**EXERCISE INPUTS**
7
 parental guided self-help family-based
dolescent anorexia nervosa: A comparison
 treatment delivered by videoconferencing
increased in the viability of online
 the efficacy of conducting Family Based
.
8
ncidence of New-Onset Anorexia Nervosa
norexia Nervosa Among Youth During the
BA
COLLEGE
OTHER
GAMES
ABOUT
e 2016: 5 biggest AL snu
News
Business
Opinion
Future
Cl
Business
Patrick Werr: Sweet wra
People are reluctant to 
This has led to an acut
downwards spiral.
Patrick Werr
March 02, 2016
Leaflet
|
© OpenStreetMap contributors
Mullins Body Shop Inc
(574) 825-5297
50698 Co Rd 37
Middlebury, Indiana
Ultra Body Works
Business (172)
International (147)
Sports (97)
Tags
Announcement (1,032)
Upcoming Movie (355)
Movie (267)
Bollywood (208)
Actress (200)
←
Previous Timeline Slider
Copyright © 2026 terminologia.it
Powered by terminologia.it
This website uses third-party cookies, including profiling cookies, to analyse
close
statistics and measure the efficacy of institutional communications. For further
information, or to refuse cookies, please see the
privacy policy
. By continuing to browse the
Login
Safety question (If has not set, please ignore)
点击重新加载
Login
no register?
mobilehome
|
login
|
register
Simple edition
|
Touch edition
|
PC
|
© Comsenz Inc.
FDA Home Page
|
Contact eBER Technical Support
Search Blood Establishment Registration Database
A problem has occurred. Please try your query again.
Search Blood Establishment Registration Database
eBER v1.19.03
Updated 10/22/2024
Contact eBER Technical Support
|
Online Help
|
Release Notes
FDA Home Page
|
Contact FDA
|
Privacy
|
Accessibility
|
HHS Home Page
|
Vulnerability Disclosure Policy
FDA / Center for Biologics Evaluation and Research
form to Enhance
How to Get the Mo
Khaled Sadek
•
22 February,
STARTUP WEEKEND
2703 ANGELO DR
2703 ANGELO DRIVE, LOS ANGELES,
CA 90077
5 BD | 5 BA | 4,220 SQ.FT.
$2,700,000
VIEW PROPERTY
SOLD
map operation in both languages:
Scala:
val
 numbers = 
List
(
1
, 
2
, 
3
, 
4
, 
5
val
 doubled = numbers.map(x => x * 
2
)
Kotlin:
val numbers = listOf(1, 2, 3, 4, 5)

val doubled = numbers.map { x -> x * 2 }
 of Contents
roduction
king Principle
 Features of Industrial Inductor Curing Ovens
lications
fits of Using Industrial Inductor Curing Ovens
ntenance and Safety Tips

...

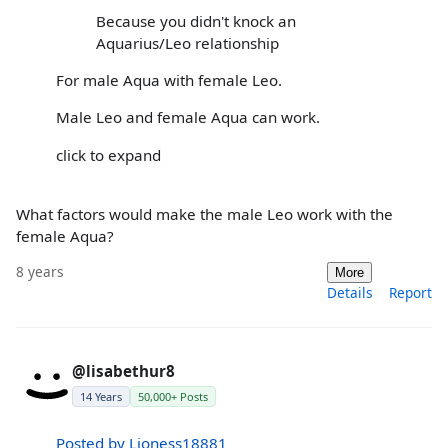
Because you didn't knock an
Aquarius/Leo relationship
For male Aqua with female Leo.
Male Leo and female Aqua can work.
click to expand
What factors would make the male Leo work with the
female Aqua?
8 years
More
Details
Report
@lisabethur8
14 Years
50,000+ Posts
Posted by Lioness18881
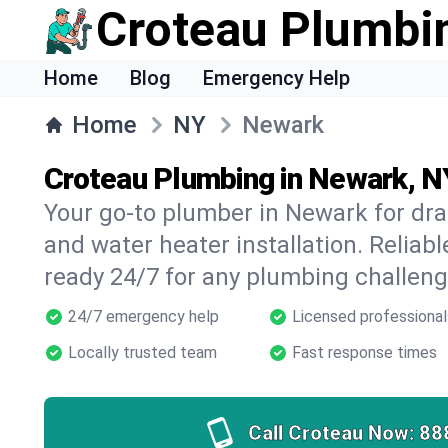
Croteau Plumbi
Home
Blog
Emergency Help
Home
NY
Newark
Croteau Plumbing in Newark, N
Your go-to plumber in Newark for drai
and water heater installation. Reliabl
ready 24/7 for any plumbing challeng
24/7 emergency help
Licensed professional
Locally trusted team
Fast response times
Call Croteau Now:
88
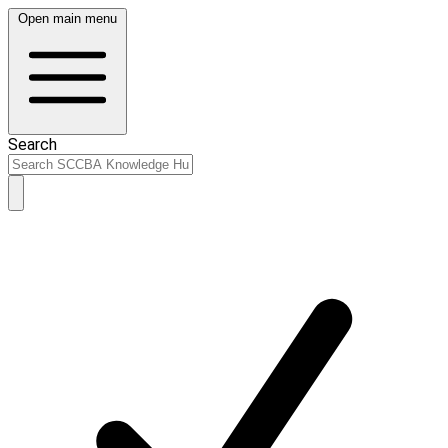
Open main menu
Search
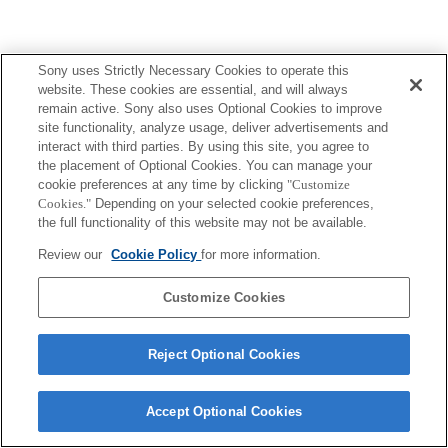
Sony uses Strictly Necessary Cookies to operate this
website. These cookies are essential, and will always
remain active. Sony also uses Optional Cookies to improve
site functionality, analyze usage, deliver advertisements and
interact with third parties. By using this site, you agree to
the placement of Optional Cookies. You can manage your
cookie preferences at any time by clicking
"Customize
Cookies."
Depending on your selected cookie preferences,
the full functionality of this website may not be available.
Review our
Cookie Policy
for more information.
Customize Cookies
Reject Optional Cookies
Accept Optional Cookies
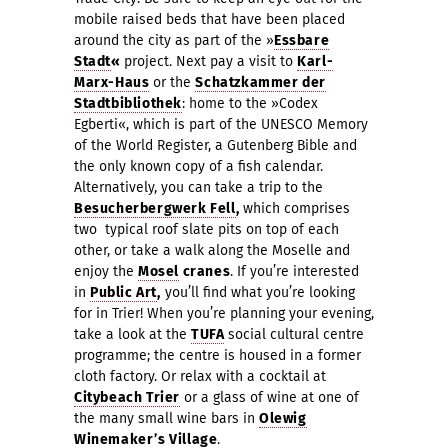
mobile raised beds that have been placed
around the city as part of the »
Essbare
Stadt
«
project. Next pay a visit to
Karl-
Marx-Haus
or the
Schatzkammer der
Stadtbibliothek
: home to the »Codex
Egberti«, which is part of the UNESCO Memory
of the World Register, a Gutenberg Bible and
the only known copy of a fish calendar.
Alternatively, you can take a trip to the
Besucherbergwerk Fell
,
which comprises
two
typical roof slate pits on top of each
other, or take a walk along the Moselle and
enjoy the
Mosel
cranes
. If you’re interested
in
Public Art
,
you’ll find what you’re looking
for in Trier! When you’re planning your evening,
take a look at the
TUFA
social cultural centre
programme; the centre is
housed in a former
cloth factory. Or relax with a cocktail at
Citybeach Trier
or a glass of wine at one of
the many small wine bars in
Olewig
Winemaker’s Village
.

**PROBLEM**
Look above for the line containing "cookie preferences at any time by clicking", then write out every line from there down to the line containing "Stadtbibliothek", that line included, with no pictures.

**PROBLEM SOLUTION**
cookie preferences at any time by clicking
"Customize
Cookies."
Depending on your selected cookie preferences,
the full functionality of this website may not be available.
Review our
Cookie Policy
for more information.
Customize Cookies
Reject Optional Cookies
Accept Optional Cookies
mobile raised beds that have been placed
around the city as part of the »
Essbare
Stadt
«
project. Next pay a visit to
Karl-
Marx-Haus
or the
Schatzkammer der
Stadtbibliothek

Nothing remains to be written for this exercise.